Some applauded the move on social media, commending Canada for prioritising the wellbeing of its diplomats. Kimberly Breier, the current US assistant secretary of state for the region, was among the supporters.
#Canada announced today another medically confirmed injury to one of its diplomats in #Cuba. Our thoughts are with all those affected from Canada and the U.S. We demand the Cuban government fulfill its obligation to protect foreign diplomats & their families.
— Kimberly Breier (@WHAAsstSecty) 30 January 2019
**BREAKING** #Canada is pulling up to half the Canadians at its #Cuba embassy after tests confirmed a 14th case of a diplomat falling mysteriously ill. This is the latest in saga of unexplained illnesses among U.S. and Canadian diplomats in Havana. #Cuba denies anything occurred.

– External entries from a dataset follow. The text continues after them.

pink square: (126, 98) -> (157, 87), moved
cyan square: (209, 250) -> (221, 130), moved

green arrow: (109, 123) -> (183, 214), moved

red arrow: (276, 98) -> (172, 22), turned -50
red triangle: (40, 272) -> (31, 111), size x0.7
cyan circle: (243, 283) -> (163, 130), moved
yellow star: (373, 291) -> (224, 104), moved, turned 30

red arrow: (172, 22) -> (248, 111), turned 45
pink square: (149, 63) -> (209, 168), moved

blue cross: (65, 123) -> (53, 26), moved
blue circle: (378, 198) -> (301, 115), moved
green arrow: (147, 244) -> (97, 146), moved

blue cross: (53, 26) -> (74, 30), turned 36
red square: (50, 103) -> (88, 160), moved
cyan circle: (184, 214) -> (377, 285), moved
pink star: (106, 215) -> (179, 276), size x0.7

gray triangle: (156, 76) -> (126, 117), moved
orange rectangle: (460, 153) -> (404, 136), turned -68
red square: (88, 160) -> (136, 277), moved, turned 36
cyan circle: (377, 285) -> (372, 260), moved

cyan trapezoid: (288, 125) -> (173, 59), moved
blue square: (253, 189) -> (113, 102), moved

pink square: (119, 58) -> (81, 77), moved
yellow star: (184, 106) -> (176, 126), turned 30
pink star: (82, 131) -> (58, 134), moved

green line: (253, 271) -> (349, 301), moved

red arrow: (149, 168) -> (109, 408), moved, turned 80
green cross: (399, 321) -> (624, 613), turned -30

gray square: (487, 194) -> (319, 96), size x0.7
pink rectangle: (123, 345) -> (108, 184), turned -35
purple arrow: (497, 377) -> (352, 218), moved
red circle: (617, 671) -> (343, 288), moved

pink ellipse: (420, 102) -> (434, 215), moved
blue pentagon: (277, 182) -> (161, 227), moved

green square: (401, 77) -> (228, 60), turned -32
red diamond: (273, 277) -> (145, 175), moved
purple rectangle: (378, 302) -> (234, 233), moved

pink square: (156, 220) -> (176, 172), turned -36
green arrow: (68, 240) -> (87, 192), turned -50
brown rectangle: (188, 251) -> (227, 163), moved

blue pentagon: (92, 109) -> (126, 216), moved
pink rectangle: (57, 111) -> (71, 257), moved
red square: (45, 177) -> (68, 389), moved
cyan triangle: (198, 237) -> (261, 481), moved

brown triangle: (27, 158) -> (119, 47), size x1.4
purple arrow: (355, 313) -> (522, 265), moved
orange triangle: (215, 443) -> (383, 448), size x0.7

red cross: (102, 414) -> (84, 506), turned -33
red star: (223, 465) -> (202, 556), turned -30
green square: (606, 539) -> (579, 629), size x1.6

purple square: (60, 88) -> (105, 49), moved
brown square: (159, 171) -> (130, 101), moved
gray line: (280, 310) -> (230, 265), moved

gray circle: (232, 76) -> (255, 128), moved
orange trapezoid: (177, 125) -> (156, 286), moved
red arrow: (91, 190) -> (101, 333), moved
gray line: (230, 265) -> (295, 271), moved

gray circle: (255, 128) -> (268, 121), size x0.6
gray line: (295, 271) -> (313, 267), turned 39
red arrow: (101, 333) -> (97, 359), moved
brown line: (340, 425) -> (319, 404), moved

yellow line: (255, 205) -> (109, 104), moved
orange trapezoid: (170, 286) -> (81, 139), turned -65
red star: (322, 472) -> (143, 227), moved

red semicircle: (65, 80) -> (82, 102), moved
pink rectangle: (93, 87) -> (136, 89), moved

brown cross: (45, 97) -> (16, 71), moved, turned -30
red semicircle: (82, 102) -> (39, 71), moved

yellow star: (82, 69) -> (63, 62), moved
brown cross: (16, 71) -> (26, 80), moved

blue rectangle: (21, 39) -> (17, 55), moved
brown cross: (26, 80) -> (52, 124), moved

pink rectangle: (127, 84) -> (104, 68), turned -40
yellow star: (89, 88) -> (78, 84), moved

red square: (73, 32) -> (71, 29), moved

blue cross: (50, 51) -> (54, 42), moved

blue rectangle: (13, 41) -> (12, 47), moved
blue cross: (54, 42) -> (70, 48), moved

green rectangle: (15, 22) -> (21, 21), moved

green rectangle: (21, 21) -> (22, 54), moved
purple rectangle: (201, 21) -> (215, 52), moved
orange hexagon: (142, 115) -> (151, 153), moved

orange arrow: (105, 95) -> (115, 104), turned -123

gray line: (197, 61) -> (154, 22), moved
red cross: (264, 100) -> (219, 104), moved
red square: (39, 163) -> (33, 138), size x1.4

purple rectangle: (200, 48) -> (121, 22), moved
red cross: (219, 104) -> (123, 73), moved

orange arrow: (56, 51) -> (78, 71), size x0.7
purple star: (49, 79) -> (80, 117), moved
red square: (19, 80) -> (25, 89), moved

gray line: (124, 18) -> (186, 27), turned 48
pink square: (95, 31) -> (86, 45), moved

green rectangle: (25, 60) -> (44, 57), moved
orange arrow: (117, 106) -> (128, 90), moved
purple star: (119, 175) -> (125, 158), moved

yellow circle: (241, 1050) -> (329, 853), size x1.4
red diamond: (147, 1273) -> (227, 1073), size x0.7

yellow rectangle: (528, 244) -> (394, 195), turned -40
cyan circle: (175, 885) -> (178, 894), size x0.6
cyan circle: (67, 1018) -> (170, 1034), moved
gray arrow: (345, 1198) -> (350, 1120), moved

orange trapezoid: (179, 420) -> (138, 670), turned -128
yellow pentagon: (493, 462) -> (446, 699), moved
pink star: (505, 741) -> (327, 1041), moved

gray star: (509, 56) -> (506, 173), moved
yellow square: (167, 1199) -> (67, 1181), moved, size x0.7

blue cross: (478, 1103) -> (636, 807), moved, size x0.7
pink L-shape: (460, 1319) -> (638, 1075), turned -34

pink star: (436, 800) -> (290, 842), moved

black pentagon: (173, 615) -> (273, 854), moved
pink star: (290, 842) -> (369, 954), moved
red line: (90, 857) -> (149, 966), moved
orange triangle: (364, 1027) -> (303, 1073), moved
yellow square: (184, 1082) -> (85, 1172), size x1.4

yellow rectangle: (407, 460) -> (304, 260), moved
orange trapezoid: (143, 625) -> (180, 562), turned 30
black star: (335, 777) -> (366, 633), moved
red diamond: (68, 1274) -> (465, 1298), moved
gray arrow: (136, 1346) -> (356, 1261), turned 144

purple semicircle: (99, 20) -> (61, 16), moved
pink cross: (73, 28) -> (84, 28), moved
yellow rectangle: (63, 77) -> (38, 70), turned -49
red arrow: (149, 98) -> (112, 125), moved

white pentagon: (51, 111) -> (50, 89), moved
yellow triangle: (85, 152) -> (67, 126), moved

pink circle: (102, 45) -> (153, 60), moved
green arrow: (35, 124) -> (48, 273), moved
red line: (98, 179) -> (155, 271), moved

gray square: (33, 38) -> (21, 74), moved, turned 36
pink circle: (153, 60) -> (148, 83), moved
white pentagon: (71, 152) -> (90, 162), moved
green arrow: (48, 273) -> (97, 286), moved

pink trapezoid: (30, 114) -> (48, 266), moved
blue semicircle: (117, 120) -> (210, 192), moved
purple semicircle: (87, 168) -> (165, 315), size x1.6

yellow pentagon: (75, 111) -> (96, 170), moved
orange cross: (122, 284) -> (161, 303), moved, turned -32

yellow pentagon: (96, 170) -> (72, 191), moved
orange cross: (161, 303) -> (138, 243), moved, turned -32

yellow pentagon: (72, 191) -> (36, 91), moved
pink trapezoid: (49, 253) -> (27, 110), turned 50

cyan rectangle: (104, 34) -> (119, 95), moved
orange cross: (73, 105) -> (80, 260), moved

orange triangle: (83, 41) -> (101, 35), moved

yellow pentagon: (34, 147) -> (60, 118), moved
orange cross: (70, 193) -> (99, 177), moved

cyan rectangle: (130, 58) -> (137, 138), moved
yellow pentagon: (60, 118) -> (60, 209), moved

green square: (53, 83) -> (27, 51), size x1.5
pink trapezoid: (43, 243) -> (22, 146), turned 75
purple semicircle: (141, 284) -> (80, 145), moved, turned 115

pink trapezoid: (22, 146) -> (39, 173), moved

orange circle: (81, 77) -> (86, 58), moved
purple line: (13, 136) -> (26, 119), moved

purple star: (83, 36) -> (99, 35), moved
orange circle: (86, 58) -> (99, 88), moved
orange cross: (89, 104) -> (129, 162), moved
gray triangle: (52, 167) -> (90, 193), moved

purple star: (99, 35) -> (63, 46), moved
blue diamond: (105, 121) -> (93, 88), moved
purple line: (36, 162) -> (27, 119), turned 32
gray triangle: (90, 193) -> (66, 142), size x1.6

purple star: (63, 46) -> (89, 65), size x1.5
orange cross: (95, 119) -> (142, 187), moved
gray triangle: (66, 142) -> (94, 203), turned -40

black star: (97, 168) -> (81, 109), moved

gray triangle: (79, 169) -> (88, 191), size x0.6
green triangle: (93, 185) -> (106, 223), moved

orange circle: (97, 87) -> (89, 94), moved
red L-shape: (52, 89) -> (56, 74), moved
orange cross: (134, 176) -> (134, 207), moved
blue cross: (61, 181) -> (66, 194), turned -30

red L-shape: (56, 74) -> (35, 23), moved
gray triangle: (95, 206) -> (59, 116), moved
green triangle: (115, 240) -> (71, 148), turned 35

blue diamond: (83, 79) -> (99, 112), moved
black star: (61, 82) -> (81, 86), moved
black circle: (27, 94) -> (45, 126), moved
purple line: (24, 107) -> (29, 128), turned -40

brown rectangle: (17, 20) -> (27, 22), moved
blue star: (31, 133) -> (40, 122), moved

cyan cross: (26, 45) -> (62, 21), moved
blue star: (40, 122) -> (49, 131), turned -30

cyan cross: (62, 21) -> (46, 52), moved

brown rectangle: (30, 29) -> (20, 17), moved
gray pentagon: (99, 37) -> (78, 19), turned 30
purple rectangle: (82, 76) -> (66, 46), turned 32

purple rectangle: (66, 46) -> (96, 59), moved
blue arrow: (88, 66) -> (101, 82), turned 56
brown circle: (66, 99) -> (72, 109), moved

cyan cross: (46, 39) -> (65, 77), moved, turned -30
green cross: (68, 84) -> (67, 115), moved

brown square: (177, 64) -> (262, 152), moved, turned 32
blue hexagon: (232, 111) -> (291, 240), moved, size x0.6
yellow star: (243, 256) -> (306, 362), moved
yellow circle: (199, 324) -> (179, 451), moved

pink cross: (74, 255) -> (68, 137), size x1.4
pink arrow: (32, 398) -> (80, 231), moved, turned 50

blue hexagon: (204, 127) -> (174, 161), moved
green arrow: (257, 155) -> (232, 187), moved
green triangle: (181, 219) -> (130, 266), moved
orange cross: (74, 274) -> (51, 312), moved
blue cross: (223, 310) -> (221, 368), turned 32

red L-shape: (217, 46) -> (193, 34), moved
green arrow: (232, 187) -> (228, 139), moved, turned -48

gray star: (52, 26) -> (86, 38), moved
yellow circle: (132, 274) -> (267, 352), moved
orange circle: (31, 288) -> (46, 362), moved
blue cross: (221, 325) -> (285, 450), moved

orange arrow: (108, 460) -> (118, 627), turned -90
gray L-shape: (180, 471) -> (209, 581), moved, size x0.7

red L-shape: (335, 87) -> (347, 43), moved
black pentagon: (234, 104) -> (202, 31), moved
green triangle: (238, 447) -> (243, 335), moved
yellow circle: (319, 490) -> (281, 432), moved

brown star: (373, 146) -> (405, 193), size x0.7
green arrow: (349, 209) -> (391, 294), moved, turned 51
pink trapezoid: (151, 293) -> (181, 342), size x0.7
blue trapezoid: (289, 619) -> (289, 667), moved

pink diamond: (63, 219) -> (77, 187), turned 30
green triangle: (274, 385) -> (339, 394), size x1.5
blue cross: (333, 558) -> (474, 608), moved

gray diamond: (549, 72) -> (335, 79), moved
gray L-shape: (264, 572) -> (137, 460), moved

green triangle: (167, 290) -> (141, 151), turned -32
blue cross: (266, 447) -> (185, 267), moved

— Sarah Marsh (@reuterssarah) 30 January 2019
But not all were on board with the decision. Issuing her own statement, Cuban ambassador to Canada, Josefina Vidal, called the decision to cut staff “incomprehensible” in a move that “fuels speculation”.
“This behaviour favours those who in the United States use this issue to attack ad denigrate Cuba,” Ms Vidal said.
She emphasised Cuba’s co-operation in investigating the symptoms and reaffirmed the country’s commitment to good relations.
The cause of the illness has not yet been determined, though initial speculation was based around some sort of sonic attack. There’s even been a theory around the unusually sharp trill of a the Indies short-tailed cricket recently put forward.
“I think I can safely say the Cuban officials are as frustrated as we are that we cannot get any closer to determining a cause,” a Canadian Government official told ABC reporters. Until a cause is identified, the investigation will be ongoing.
The illness (which only afflicts government employees from the US and Canada) is referred to as “Havana syndrome” among diplomatic staff, named for the city where nearly all the victims were based.
While the number of staff posted to Havana will be reduced, the Canadian embassy will still operate with full consular services available.
The statement also added that there’s no evidence of a risk to travellers to Cuba.